A vista que me tinham descrevido como a principal atraçao do hotel era desoladora. De fato, uma bela piscina numa área verde extensa e até simpática. À volta da piscina, um cenário típico desses filmes africanos, tipo Out of África, onde um bando de empregados negros, vestidos imaculadamente de brancos, deslizam entre as mesas servindo abonados cidadãos deitados sobre as espreguiçadeiras. O detalhe é que muitos dos cidadãos eram também negros, e depois vim a descobrir que o hotel era uma espécie de clube local, onde a elite abonada pode pagar mensalmente para usar as instalações. E logo na divisa do hotel, ao fundo da minha privilegiada vista, uma enorme favela, provavelmente residência de muitos dos empregados do hotel.

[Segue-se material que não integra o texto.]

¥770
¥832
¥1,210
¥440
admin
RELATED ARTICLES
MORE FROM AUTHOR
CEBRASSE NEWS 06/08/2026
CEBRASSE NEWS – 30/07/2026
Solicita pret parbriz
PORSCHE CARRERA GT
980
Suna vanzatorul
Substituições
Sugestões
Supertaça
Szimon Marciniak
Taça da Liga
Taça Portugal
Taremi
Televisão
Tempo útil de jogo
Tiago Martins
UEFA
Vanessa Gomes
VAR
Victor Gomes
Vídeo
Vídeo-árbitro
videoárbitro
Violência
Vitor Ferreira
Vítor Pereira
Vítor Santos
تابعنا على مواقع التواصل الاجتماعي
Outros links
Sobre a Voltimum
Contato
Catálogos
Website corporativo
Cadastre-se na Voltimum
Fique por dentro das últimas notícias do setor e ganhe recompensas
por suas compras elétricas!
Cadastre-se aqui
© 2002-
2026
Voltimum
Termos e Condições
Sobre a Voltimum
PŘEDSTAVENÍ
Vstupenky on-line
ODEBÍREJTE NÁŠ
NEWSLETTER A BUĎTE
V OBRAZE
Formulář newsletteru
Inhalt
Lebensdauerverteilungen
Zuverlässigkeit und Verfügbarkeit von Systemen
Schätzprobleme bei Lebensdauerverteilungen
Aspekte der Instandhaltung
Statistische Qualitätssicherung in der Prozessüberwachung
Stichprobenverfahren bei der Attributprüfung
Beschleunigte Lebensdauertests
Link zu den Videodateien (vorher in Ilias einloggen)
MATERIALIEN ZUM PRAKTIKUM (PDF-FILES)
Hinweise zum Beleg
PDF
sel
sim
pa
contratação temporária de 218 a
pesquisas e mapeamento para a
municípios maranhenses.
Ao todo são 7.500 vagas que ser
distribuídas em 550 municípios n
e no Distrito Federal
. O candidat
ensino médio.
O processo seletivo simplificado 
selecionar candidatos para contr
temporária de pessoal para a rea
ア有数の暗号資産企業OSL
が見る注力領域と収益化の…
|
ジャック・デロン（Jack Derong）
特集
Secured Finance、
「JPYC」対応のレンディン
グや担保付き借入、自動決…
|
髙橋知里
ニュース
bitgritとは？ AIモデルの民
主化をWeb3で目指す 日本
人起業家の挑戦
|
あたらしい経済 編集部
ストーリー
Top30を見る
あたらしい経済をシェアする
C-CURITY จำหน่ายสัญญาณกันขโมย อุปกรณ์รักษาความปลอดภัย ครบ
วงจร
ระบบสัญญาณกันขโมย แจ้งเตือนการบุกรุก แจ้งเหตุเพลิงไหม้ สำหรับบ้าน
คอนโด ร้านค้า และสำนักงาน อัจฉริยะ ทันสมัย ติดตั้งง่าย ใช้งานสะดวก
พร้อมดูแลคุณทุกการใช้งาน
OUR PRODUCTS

O banheiro, a começar pela iluminação, extremamente pobre, que só pode ser intencional para que não se perceba o tom escurecido dos azulejos. Mas isso não foi nada até o momento em que descobri, tarde demais, que a água quente só existia até 11 horas da noite. Enfim, um daqueles hotéis em que vc chega e decide que no dia seguinte vai embora. Mas no dia seguinte, na correria do trabalho, cheio de compromissos e correndo muito, vc começa a pensar que não vale a pena esse esforço todo por apenas 3 noites. Mas que acabam por serem três noites longe de serem as noites mais interessantes da minha vida.

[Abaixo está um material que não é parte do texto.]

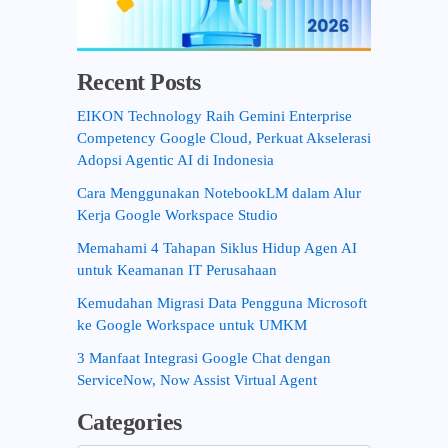
Recent Posts
EIKON Technology Raih Gemini Enterprise
Competency Google Cloud, Perkuat Akselerasi
Adopsi Agentic AI di Indonesia
Cara Menggunakan NotebookLM dalam Alur
Kerja Google Workspace Studio
Memahami 4 Tahapan Siklus Hidup Agen AI
untuk Keamanan IT Perusahaan
Kemudahan Migrasi Data Pengguna Microsoft
ke Google Workspace untuk UMKM
3 Manfaat Integrasi Google Chat dengan
ServiceNow, Now Assist Virtual Agent
Categories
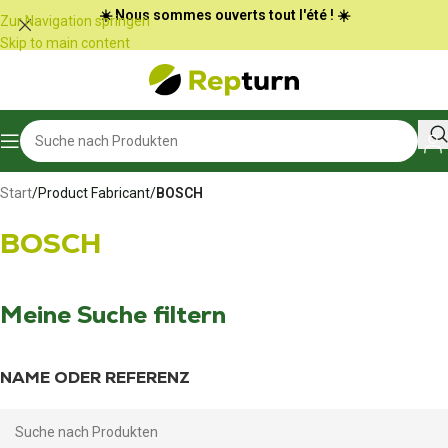
Cookie-Einstellungen
☀️ Nous sommes ouverts tout l'été ! ☀️
Zur Navigation springen
Skip to main content
Start
/
Product Fabricant
/
BOSCH
BOSCH
Meine Suche filtern
NAME ODER REFERENZ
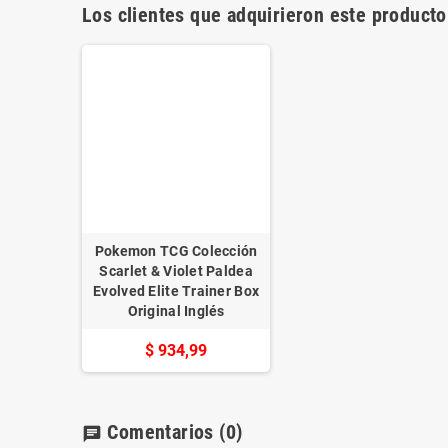
Los clientes que adquirieron este product
Pokemon TCG Colección
Scarlet & Violet Paldea
Evolved Elite Trainer Box
Original Inglés
$ 934,99
Comentarios
(0)
chat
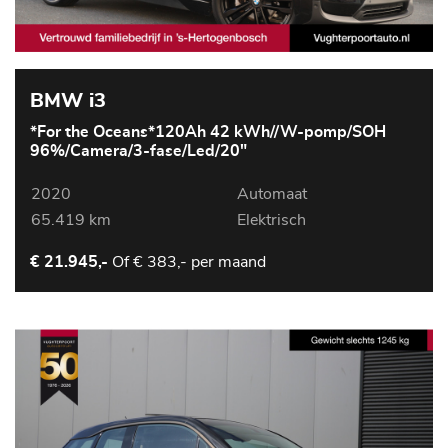
BMW i3
*For the Oceans*120Ah 42 kWh//W-pomp/SOH
96%/Camera/3-fase/Led/20"
2020
Automaat
65.419 km
Elektrisch
Of
€ 383,- per maand
€ 21.945,-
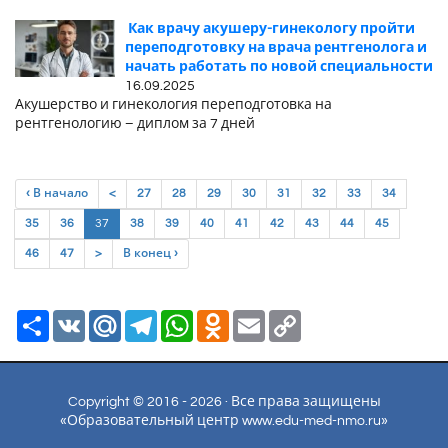
Как врачу акушеру-гинекологу пройти
переподготовку на врача рентгенолога и
начать работать по новой специальности
16.09.2025
Акушерство и гинекология переподготовка на
рентгенологию – диплом за 7 дней
‹ В начало
<
27
28
29
30
31
32
33
34
(current)
35
36
37
38
39
40
41
42
43
44
45
46
47
>
В конец ›
Ресурс
VK
Mail.Ru
Telegram
WhatsApp
Odnoklassniki
Email
Copy
Link
Copyright © 2016 - 2026 · Все права защищены
«Образовательный центр www.edu-med-nmo.ru»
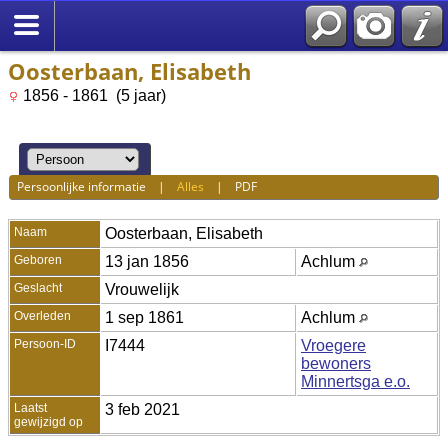
Oosterbaan, Elisabeth
1856 - 1861 (5 jaar)
Persoonlijke informatie
|
Alles
|
PDF
Naam
Oosterbaan
,
Elisabeth
Geboren
13 jan 1856
Achlum
Geslacht
Vrouwelijk
Overleden
1 sep 1861
Achlum
Persoon-ID
I7444
Vroegere
bewoners
Minnertsga e.o.
Laatst
3 feb 2021
gewijzigd op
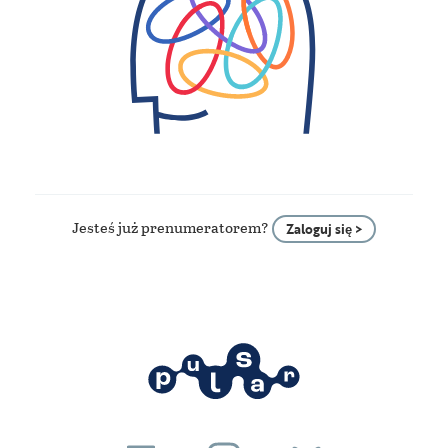
Jesteś już prenumeratorem?
Zaloguj się >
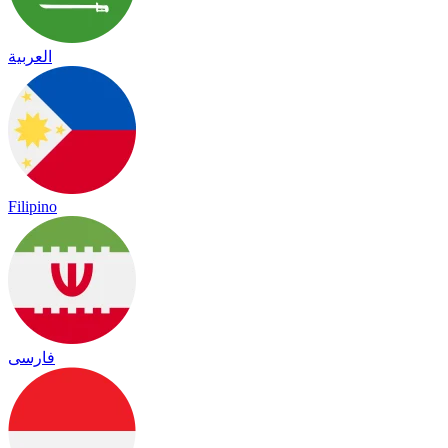
العربية
Filipino
فارسی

No trabalho, o velho esquema. Passar o dia inteiro em reunioes no centro de convencoes. Até aí, nada de diferente, muito trabalho, a velha dificuldade de ficar mudando de língua o tempo todo e, confesso, até muito mais trabalho do que eu previa para essa viagem. Mas isso nem me incomoda, faz parte. O que me incomoda mesmo é encarar o absolutamente almoço buffet no único restaurante disponível. O que se tornou ainda pior considerado o igualmente intragável café da manhã no hotel, onde, imagino, os pães servidos deveriam até ter sido gostosos há uns 10 dias atrás, quando devem ter sido feitos.

Entao, essa viagem está longe de ser qualquer coisa que eu possa recomendar a alguém de quem eu goste, embora a África, em si, seja um continente fascinante em termos de vida selvagem, música, cultura, comida, artes... é apenas que, dessa vez, eu vim prá África errada.